パトロン制では気に入った人が月に120円を寄付として任意に支払う一方で、支払わなくても機能制限はない善意に基づいた画期的なものでした。
しかしそれもうまくいかなかったようで、2016年3月にはパトロンになっている人にだけ追加の機能をリリースします。手持ちのmp3をアップロードできる機能と、ダークテーマの追加です。もともとの理想からズレてしまったのは残念ですが、それでもほとんどの機能を無料で使えるまま提供されてきたわけです。
そして9月9日にさらなる方針を転換し、無料のユーザーには広告を追加したのです。
▼無課金ユーザーに表示される広告
料金体系の変更
そして3, 6, 12か月単位で支援ができたパトロン制を廃止し、年額1,000円のOvercast Premiumを新設しました。
パトロンの支援は単なる投げ銭と同じでしたが、Overcast Premiumはサブスクリプションになっていて、毎年自動更新されていきます。
この背景にはAppleがサブスクリプションの取り分を2年目以降から30%→15%に変更したことも関わっているでしょう。
変更に関する詳細はMarco Armentのブログ(※2)を参照ください。
要するに十分な収益を上げられなかったということですけど、パトロンになってくれた人の割合なんかも掲載されていて興味深い記事です。
広告解除について
さて、一部のユーザーでは勘違いも起きてレビューに低評価が付けられているようですが、過去にアプリ内課金で600円を支払って機能解放した人は広告が免除されます。
▼パトロン制以前の課金済みユーザーはここから広告解除が可能
デフォルトでは広告が表示されてしまいますし、説明不足なので勘違いしても無理はありませんが、過去に有料機能を購入した人であればこれで広告が消えるはずです。
過去にこれらの有料機能を購入していない人は年額1,000円のOvercast Premiumをご購入ください。
おわりに
方針転換に失望したという方もいらっしゃるでしょう。
しかし今回の変更では機能解放で600円支払った人はこれまで通り広告もありませんし、パトロンとして支援してきた方は年額1,400円から1,000円とお安くなりますので不利益はないはずです。
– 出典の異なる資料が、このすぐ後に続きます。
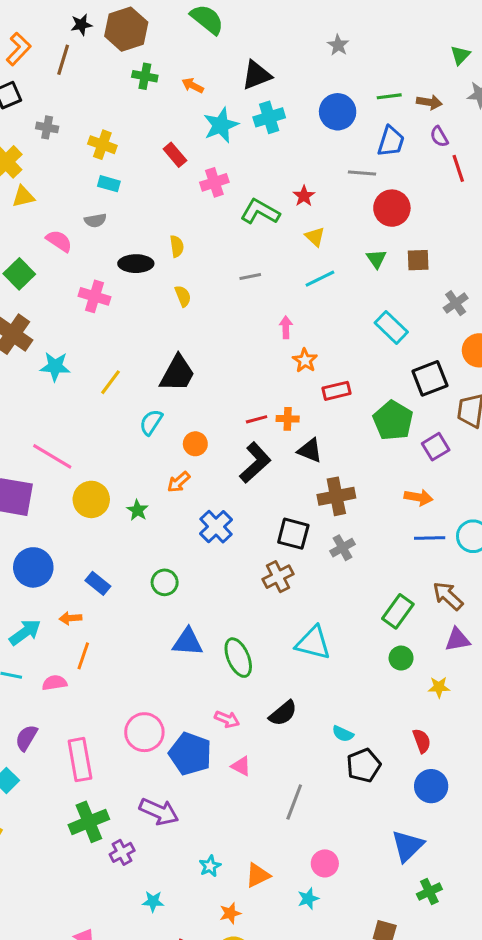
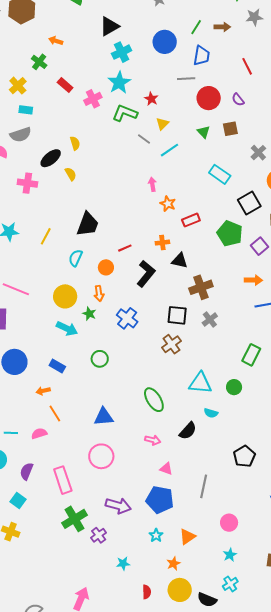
green cross: (145, 76) -> (39, 62), moved, turned 35
orange arrow: (193, 85) -> (56, 41), moved
green line: (389, 96) -> (196, 27), turned -42
cyan star: (221, 125) -> (119, 83), moved
purple semicircle: (439, 137) -> (238, 100), moved
yellow cross: (102, 145) -> (18, 86), turned 36
gray semicircle: (95, 220) -> (21, 135), size x1.5
yellow triangle: (315, 237) -> (162, 124), turned 40
black ellipse: (136, 264) -> (51, 158), turned -30
gray line: (250, 276) -> (144, 139), moved, turned 56
yellow semicircle: (183, 296) -> (71, 174), moved
red line: (257, 419) -> (125, 248), moved
orange arrow: (179, 482) -> (99, 293), turned -49
yellow circle: (91, 499) -> (65, 296), moved
green star: (137, 510) -> (89, 314), moved
cyan arrow: (25, 632) -> (67, 328), moved, turned 70
blue triangle: (188, 642) -> (104, 417), moved
orange line: (83, 656) -> (55, 414), turned -42
green circle: (401, 658) -> (234, 387), moved
cyan semicircle: (343, 734) -> (211, 413), moved
blue pentagon: (190, 754) -> (160, 500), moved
cyan star: (308, 899) -> (230, 555), moved

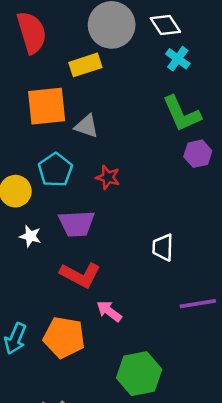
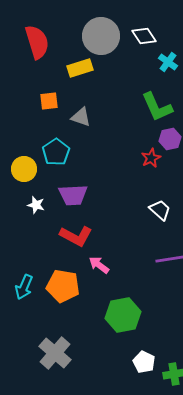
cyan cross: (178, 59) -> (168, 62), moved
orange square: (47, 106) -> (49, 101), size x0.6
red star: (108, 177) -> (151, 158), moved, turned 30
white trapezoid: (163, 247) -> (160, 210), moved, turned 130

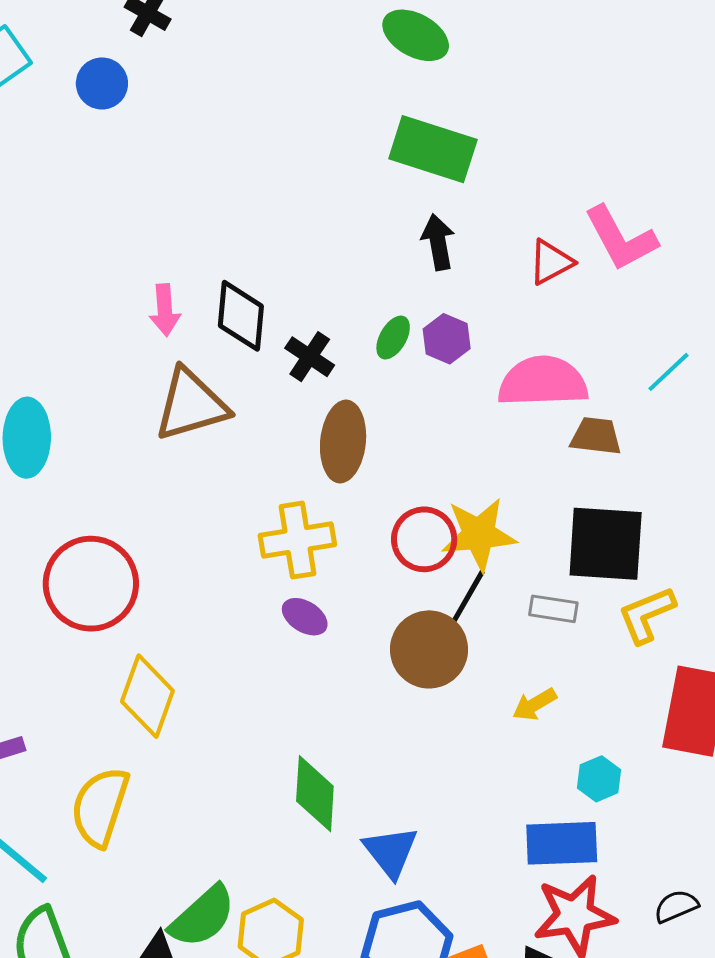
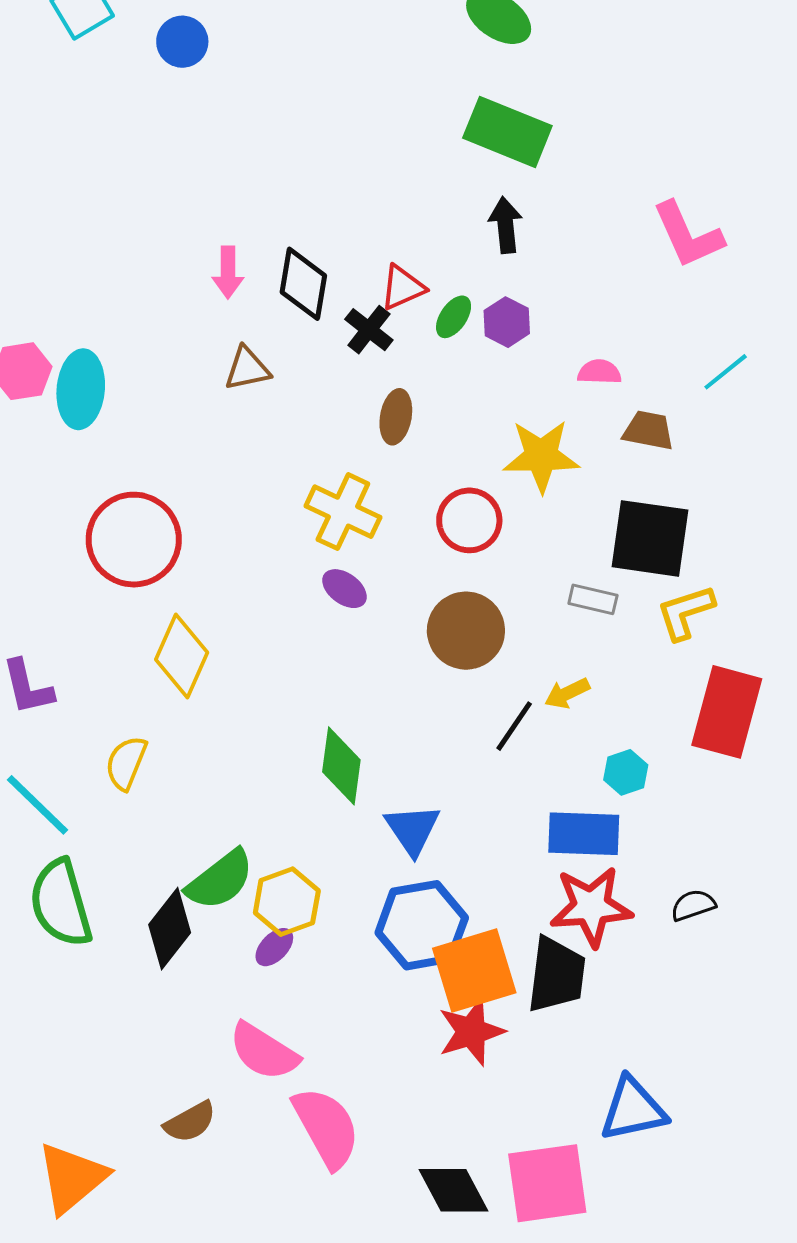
red triangle: (551, 262) -> (403, 287), moved
pink semicircle: (543, 382) -> (599, 372), size x0.5
brown triangle: (191, 405) -> (247, 369), size x0.6
brown ellipse: (343, 442) -> (396, 417), size x0.7
yellow star: (479, 534) -> (541, 456), moved
yellow cross: (297, 540) -> (343, 512), turned 30
black line: (468, 596) -> (514, 726), moved
yellow semicircle: (100, 807) -> (126, 763), size x0.7

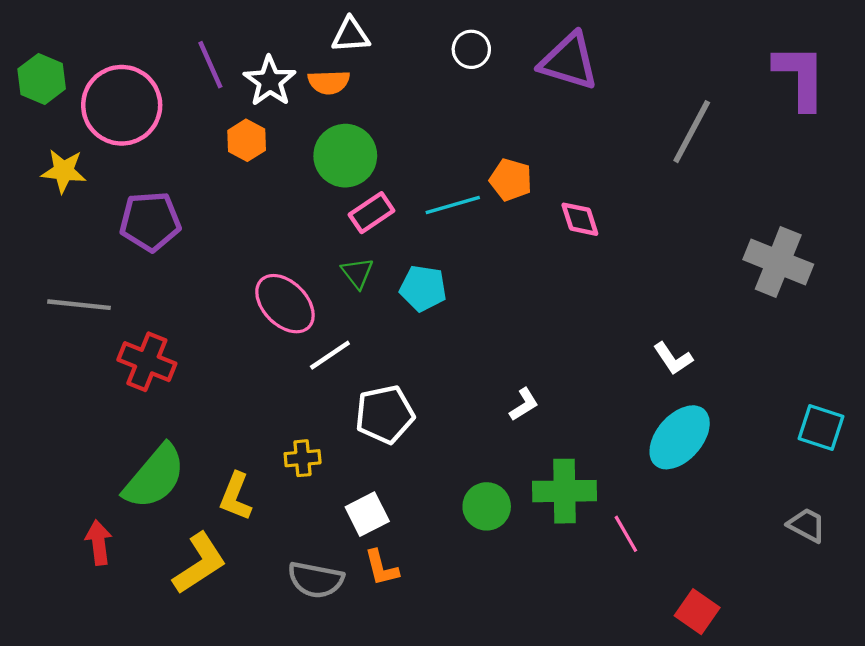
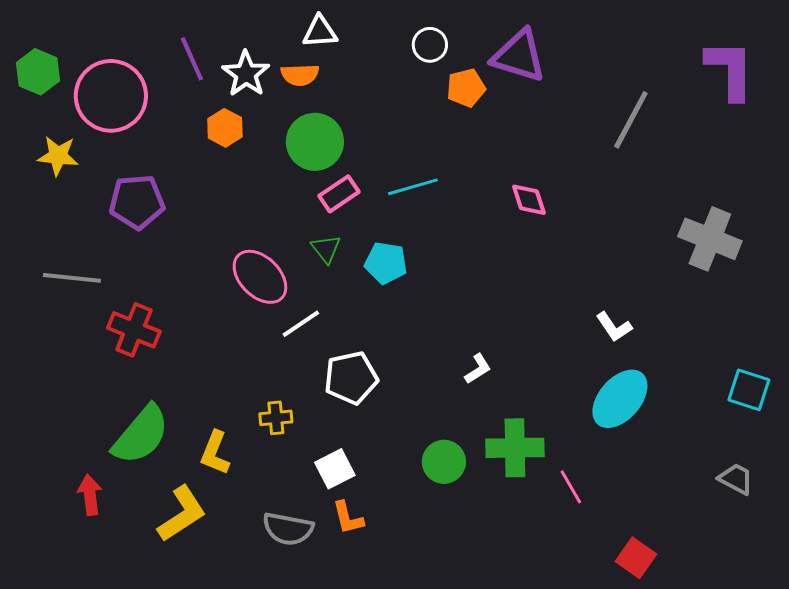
orange pentagon: (511, 180) -> (466, 88), moved, turned -30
(3か月、6か月が無くなったのは残念でした)
継続的な支援ではなく、360円とかの少額で支援を行った人は微妙な気持ちにさせられているかとは思いますが。
それにしてもMarcoは過去に広告ブロッカーアプリPeaceをリリースしていた人ですから、今になって広告に頼らざる得ないというのは少し首をかしげてしまいます。
あくまでも収入のメインはOvercast Premiumであることは間違いないんですけど、広告導入でも無料ユーザーから思い描くほどの収益を得られなかった場合はいったいどうなってしまうのか。(広告を増やす?まさか)
いいアプリをユーザーが支えることができる仕組みというのはある意味理想的なことで、ちゃんと成立するのであれば喜ばしいことです。
最近ではメモアプリのDrafts(※3)もアプリ内からチップをあげることができるようになりましたし、過去に紹介したPointOut(※4)というアプリでは開発者にコーヒーをおごるという支援まであります。
それなりの数のファンがいて初めて成立することではありますから、すべてのアプリにこうした仕組みが向いているわけではありませんが、買い切り以外で継続的な収益を上げられる方法を模索していくのは大事なことだと思います。
どんないいアプリでも開発が継続されることが一番大事ですし、持続可能な開発に見合った収益を求めるというのは間違っていません。
方針をころころ変えるというのは好ましいものではありませんが、一度決定したことを貫き通して立ち行かなくなるよりはずっといい。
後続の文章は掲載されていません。